Tad Gormley Stadium (originally City Park Stadium) is a 26,500 seat multi-purpose outdoor stadium, located in City Park, in New Orleans, Louisiana.

The stadium is home to the University of New Orleans Privateers men's and women's track and field teams. The Tulane University Green Wave men's and women's track and field teams also host track meets at the stadium. The Xavier University men's and women's track and field teams also use the stadium as its home venue. It is also frequently used for Louisiana High School Athletic Association football games, soccer matches and track and field meets.

The stadium features GameDay Grass MT from AstroTurf, a 400-meter all-weather track, three locker rooms, a press box seating 110, and press suite seating for 40.

History
Tad Gormley Stadium was built by the Works Progress Administration (WPA) during the Great Depression and completed in 1937. It has been used for baseball, football, soccer, and track and field.

In 1957, the stadium was renamed Tad Gormley Stadium in honor of athletic trainer and coach Frank "Tad" Gormley.

In 2005, Hurricane Katrina flooded the stadium, along with parts of New Orleans. It remained structurally sound, but required major repairs to the electrical and plumbing systems along with the playing field. In 2006, running back Reggie Bush was drafted by the New Orleans Saints. He donated over $80,000 to repair the playing field. In acknowledgement of his generosity, Tad Gormley Stadium's playing field was renamed Reggie Bush Field.

Sports

Football
In its early years, the stadium would host high school football games in front of sellout crowds with standing-room only crowds surrounding the playing field. The record for attendance was set in 1940 when 34,345 spectators attended a game between Jesuit High School of New Orleans and Holy Cross High School of New Orleans.
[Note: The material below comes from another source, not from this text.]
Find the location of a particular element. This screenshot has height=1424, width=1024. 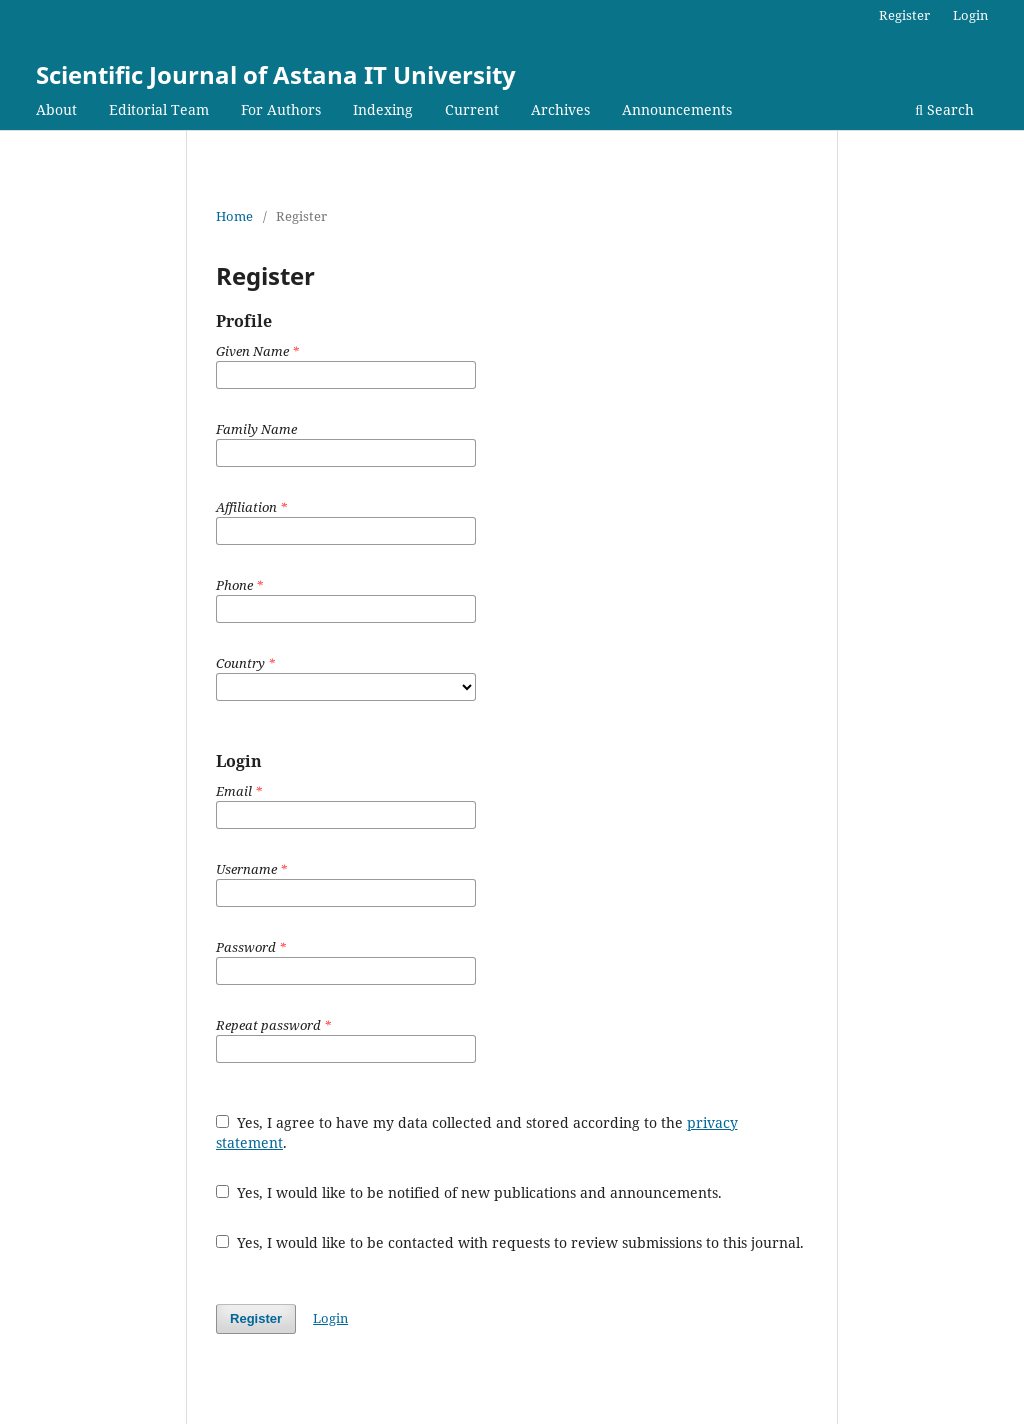 Archives is located at coordinates (560, 109).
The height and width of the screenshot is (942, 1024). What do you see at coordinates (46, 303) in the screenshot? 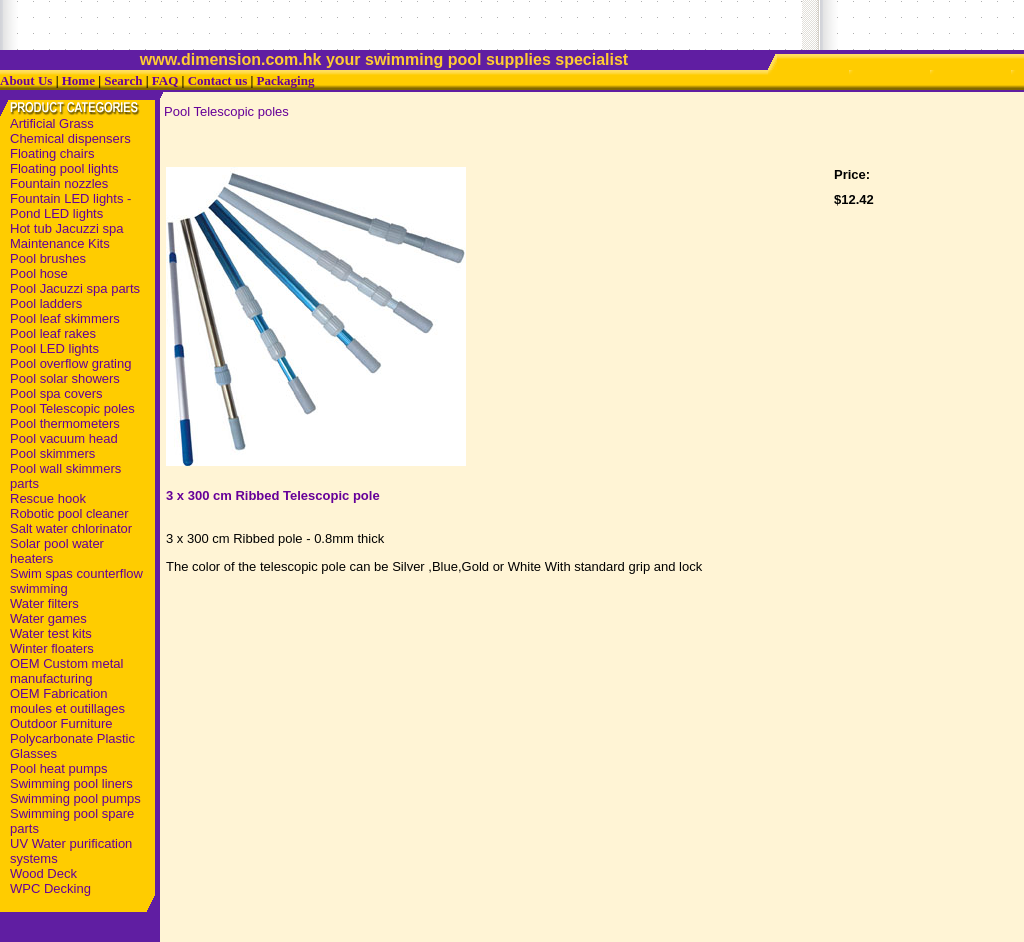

The stadium has also hosted Louisiana High School Athletic Association (LHSAA) state championship football games. The last Class AAAA championship game (largest classification until 1991) held in the stadium was on December 10, 1971 when Brother Martin High School defeated New Orleans Catholic League rival St. Augustine High School 23–0 in front of 25,000. The last title game in the facility was in 1975, when John Curtis High School defeated Notre Dame High School of Crowley 13–12 for the Class AA title.

The University of New Orleans Privateers' club football team played in the stadium from 1965 to 1968 and again from 2008 to 2011. The Tulane Green Wave football team played four homecoming games and one non-conference game at the stadium in 2002, 2003, 2004 and 2008.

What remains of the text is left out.